■ Exercise brief: Images are to be excluded, and the rest of the data repeated exactly.

Page layout parsing data:
###

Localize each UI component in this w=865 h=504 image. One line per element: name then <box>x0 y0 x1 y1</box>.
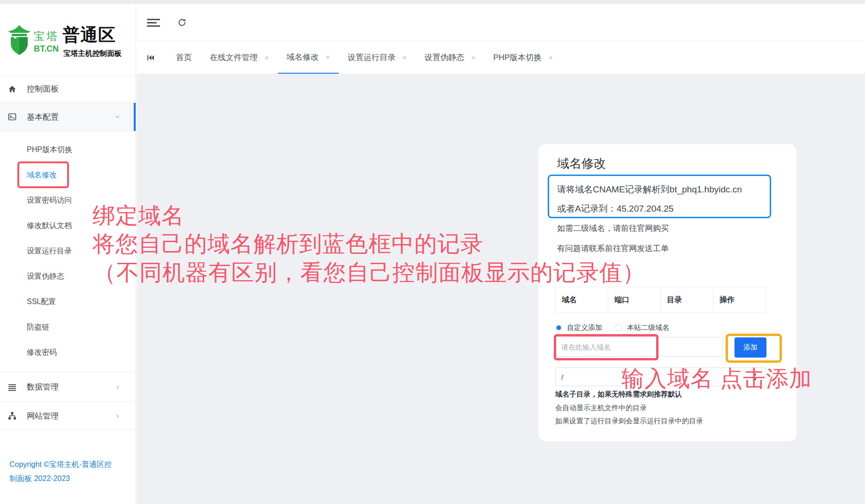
close-icon[interactable]: × <box>471 54 475 61</box>
blue-highlight-box-dns-records: 请将域名CNAME记录解析到bt_phq1.hbyidc.cn 或者A记录到：4… <box>548 175 771 218</box>
sidebar-item-data-management[interactable]: 数据管理 › <box>0 372 136 402</box>
close-icon[interactable]: × <box>549 54 553 61</box>
sidebar-item-label: 控制面板 <box>27 84 59 94</box>
directory-note-bold: 域名子目录，如果无特殊需求则推荐默认 <box>555 390 682 399</box>
card-title: 域名修改 <box>557 155 606 172</box>
radio-site-subdomain[interactable] <box>615 324 622 331</box>
sidebar-item-hotlink-protection[interactable]: 防盗链 <box>0 314 136 340</box>
sidebar-item-control-panel[interactable]: 控制面板 <box>0 76 136 103</box>
sidebar-item-default-document[interactable]: 修改默认文档 <box>0 213 136 238</box>
add-button[interactable]: 添加 <box>735 337 766 358</box>
sidebar-item-label: 数据管理 <box>27 382 59 392</box>
domain-input[interactable] <box>555 337 723 357</box>
sidebar: 宝塔 BT.CN 普通区 宝塔主机控制面板 控制面板 基本配置 › PHP版本切… <box>0 4 136 504</box>
add-mode-radio-group: 自定义添加 本站二级域名 <box>555 323 682 332</box>
tab-rewrite[interactable]: 设置伪静态 × <box>415 41 484 74</box>
column-header-directory: 目录 <box>661 287 713 313</box>
sidebar-item-password-access[interactable]: 设置密码访问 <box>0 188 136 213</box>
note-support-ticket: 有问题请联系前往官网发送工单 <box>557 243 669 254</box>
copyright-text: Copyright ©宝塔主机-普通区控 制面板 2022-2023 <box>9 458 127 486</box>
radio-custom-add[interactable] <box>555 324 562 331</box>
top-strip <box>0 0 865 4</box>
refresh-icon[interactable] <box>177 18 187 27</box>
panel-subtitle: 宝塔主机控制面板 <box>63 49 122 59</box>
number-spinner-icon[interactable]: ▲▼ <box>753 372 758 382</box>
collapse-tabs-icon[interactable] <box>147 54 154 61</box>
close-icon[interactable]: × <box>326 53 330 61</box>
close-icon[interactable]: × <box>265 54 269 61</box>
tab-domain-modify[interactable]: 域名修改 × <box>278 41 339 74</box>
brand-name-en: BT.CN <box>34 44 59 54</box>
directory-input-wrap: ▲▼ <box>555 367 766 386</box>
radio-custom-add-label[interactable]: 自定义添加 <box>567 323 602 332</box>
tab-run-directory[interactable]: 设置运行目录 × <box>339 41 416 74</box>
zone-title: 普通区 <box>62 23 116 47</box>
sidebar-item-label: 网站管理 <box>27 411 59 421</box>
data-lines-icon <box>8 383 16 391</box>
sidebar-item-label: 基本配置 <box>27 112 59 122</box>
domain-modify-card: 域名修改 请将域名CNAME记录解析到bt_phq1.hbyidc.cn 或者A… <box>538 144 796 441</box>
basic-config-submenu: PHP版本切换 域名修改 设置密码访问 修改默认文档 设置运行目录 设置伪静态 … <box>0 131 136 372</box>
close-icon[interactable]: × <box>403 54 407 61</box>
sidebar-item-rewrite[interactable]: 设置伪静态 <box>0 264 136 289</box>
chevron-down-icon: › <box>113 115 122 118</box>
directory-note-2: 会自动显示主机文件中的目录 <box>555 404 647 412</box>
radio-site-subdomain-label[interactable]: 本站二级域名 <box>627 323 669 332</box>
top-header <box>137 4 865 41</box>
note-buy-subdomain: 如需二级域名，请前往官网购买 <box>557 223 669 234</box>
sidebar-item-change-password[interactable]: 修改密码 <box>0 340 136 365</box>
menu-toggle-icon[interactable] <box>147 19 160 27</box>
sitemap-icon <box>8 412 16 420</box>
chevron-right-icon: › <box>116 383 119 391</box>
cname-record-text: 请将域名CNAME记录解析到bt_phq1.hbyidc.cn <box>557 180 770 199</box>
tab-bar: 首页 在线文件管理 × 域名修改 × 设置运行目录 × 设置伪静态 × PHP版… <box>137 41 865 74</box>
tab-php-version[interactable]: PHP版本切换 × <box>484 41 562 74</box>
chevron-right-icon: › <box>116 412 119 420</box>
brand-name-zh: 宝塔 <box>34 29 59 44</box>
baota-pagoda-logo-icon <box>6 25 32 56</box>
console-icon <box>8 113 16 121</box>
sidebar-item-domain-modify[interactable]: 域名修改 <box>0 162 136 188</box>
home-icon <box>8 85 16 93</box>
tab-home[interactable]: 首页 <box>167 41 201 74</box>
sidebar-item-php-version[interactable]: PHP版本切换 <box>0 137 136 162</box>
sidebar-item-ssl-config[interactable]: SSL配置 <box>0 289 136 314</box>
logo-block: 宝塔 BT.CN 普通区 宝塔主机控制面板 <box>0 4 136 76</box>
sidebar-item-basic-config[interactable]: 基本配置 › <box>0 103 136 131</box>
directory-input[interactable] <box>555 367 766 386</box>
tab-file-manager[interactable]: 在线文件管理 × <box>201 41 278 74</box>
sidebar-item-run-directory[interactable]: 设置运行目录 <box>0 238 136 264</box>
column-header-action: 操作 <box>713 287 765 313</box>
a-record-text: 或者A记录到：45.207.204.25 <box>557 199 770 218</box>
column-header-port: 端口 <box>608 287 661 313</box>
sidebar-item-website-management[interactable]: 网站管理 › <box>0 402 136 430</box>
column-header-domain: 域名 <box>556 287 608 313</box>
app-window: 宝塔 BT.CN 普通区 宝塔主机控制面板 控制面板 基本配置 › PHP版本切… <box>0 0 865 504</box>
directory-note-3: 如果设置了运行目录则会显示运行目录中的目录 <box>555 417 703 426</box>
domain-table-header: 域名 端口 目录 操作 <box>555 287 766 313</box>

###

■ Answer for the task:
Localize each UI component in this w=865 h=504 image. One line per element: name then <box>x0 y0 x1 y1</box>.
close-icon[interactable]: × <box>471 54 475 61</box>
blue-highlight-box-dns-records: 请将域名CNAME记录解析到bt_phq1.hbyidc.cn 或者A记录到：4… <box>548 175 771 218</box>
sidebar-item-data-management[interactable]: 数据管理 › <box>0 372 136 402</box>
close-icon[interactable]: × <box>549 54 553 61</box>
sidebar-item-label: 控制面板 <box>27 84 59 94</box>
directory-note-bold: 域名子目录，如果无特殊需求则推荐默认 <box>555 390 682 399</box>
card-title: 域名修改 <box>557 155 606 172</box>
radio-site-subdomain[interactable] <box>615 324 622 331</box>
sidebar-item-hotlink-protection[interactable]: 防盗链 <box>0 314 136 340</box>
sidebar-item-control-panel[interactable]: 控制面板 <box>0 76 136 103</box>
sidebar-item-default-document[interactable]: 修改默认文档 <box>0 213 136 238</box>
add-button[interactable]: 添加 <box>735 337 766 358</box>
sidebar-item-label: 数据管理 <box>27 382 59 392</box>
domain-input[interactable] <box>555 337 723 357</box>
sidebar: 宝塔 BT.CN 普通区 宝塔主机控制面板 控制面板 基本配置 › PHP版本切… <box>0 4 136 504</box>
add-mode-radio-group: 自定义添加 本站二级域名 <box>555 323 682 332</box>
tab-rewrite[interactable]: 设置伪静态 × <box>415 41 484 74</box>
column-header-directory: 目录 <box>661 287 713 313</box>
sidebar-item-password-access[interactable]: 设置密码访问 <box>0 188 136 213</box>
note-support-ticket: 有问题请联系前往官网发送工单 <box>557 243 669 254</box>
copyright-text: Copyright ©宝塔主机-普通区控 制面板 2022-2023 <box>9 458 127 486</box>
radio-custom-add[interactable] <box>555 324 562 331</box>
top-strip <box>0 0 865 4</box>
refresh-icon[interactable] <box>177 18 187 27</box>
panel-subtitle: 宝塔主机控制面板 <box>63 49 122 59</box>
number-spinner-icon[interactable]: ▲▼ <box>753 372 758 382</box>
collapse-tabs-icon[interactable] <box>147 54 154 61</box>
close-icon[interactable]: × <box>326 53 330 61</box>
close-icon[interactable]: × <box>265 54 269 61</box>
tab-domain-modify[interactable]: 域名修改 × <box>278 41 339 74</box>
brand-name-en: BT.CN <box>34 44 59 54</box>
directory-input-wrap: ▲▼ <box>555 367 766 386</box>
radio-custom-add-label[interactable]: 自定义添加 <box>567 323 602 332</box>
tab-run-directory[interactable]: 设置运行目录 × <box>339 41 416 74</box>
zone-title: 普通区 <box>62 23 116 47</box>
sidebar-item-label: 网站管理 <box>27 411 59 421</box>
data-lines-icon <box>8 383 16 391</box>
sidebar-item-label: 基本配置 <box>27 112 59 122</box>
domain-modify-card: 域名修改 请将域名CNAME记录解析到bt_phq1.hbyidc.cn 或者A… <box>538 144 796 441</box>
basic-config-submenu: PHP版本切换 域名修改 设置密码访问 修改默认文档 设置运行目录 设置伪静态 … <box>0 131 136 372</box>
close-icon[interactable]: × <box>403 54 407 61</box>
sidebar-item-rewrite[interactable]: 设置伪静态 <box>0 264 136 289</box>
chevron-down-icon: › <box>113 115 122 118</box>
directory-note-2: 会自动显示主机文件中的目录 <box>555 404 647 412</box>
radio-site-subdomain-label[interactable]: 本站二级域名 <box>627 323 669 332</box>
top-header <box>137 4 865 41</box>
note-buy-subdomain: 如需二级域名，请前往官网购买 <box>557 223 669 234</box>
sidebar-item-change-password[interactable]: 修改密码 <box>0 340 136 365</box>
menu-toggle-icon[interactable] <box>147 19 160 27</box>
sitemap-icon <box>8 412 16 420</box>
chevron-right-icon: › <box>116 383 119 391</box>
cname-record-text: 请将域名CNAME记录解析到bt_phq1.hbyidc.cn <box>557 180 770 199</box>
tab-bar: 首页 在线文件管理 × 域名修改 × 设置运行目录 × 设置伪静态 × PHP版… <box>137 41 865 74</box>
tab-php-version[interactable]: PHP版本切换 × <box>484 41 562 74</box>
chevron-right-icon: › <box>116 412 119 420</box>
brand-name-zh: 宝塔 <box>34 29 59 44</box>
baota-pagoda-logo-icon <box>6 25 32 56</box>
console-icon <box>8 113 16 121</box>
sidebar-item-domain-modify[interactable]: 域名修改 <box>0 162 136 188</box>
home-icon <box>8 85 16 93</box>
tab-home[interactable]: 首页 <box>167 41 201 74</box>
sidebar-item-php-version[interactable]: PHP版本切换 <box>0 137 136 162</box>
sidebar-item-ssl-config[interactable]: SSL配置 <box>0 289 136 314</box>
logo-block: 宝塔 BT.CN 普通区 宝塔主机控制面板 <box>0 4 136 76</box>
sidebar-item-basic-config[interactable]: 基本配置 › <box>0 103 136 131</box>
directory-input[interactable] <box>555 367 766 386</box>
tab-file-manager[interactable]: 在线文件管理 × <box>201 41 278 74</box>
sidebar-item-run-directory[interactable]: 设置运行目录 <box>0 238 136 264</box>
column-header-action: 操作 <box>713 287 765 313</box>
a-record-text: 或者A记录到：45.207.204.25 <box>557 199 770 218</box>
column-header-port: 端口 <box>608 287 661 313</box>
sidebar-item-website-management[interactable]: 网站管理 › <box>0 402 136 430</box>
column-header-domain: 域名 <box>556 287 608 313</box>
app-window: 宝塔 BT.CN 普通区 宝塔主机控制面板 控制面板 基本配置 › PHP版本切… <box>0 0 865 504</box>
directory-note-3: 如果设置了运行目录则会显示运行目录中的目录 <box>555 417 703 426</box>
domain-table-header: 域名 端口 目录 操作 <box>555 287 766 313</box>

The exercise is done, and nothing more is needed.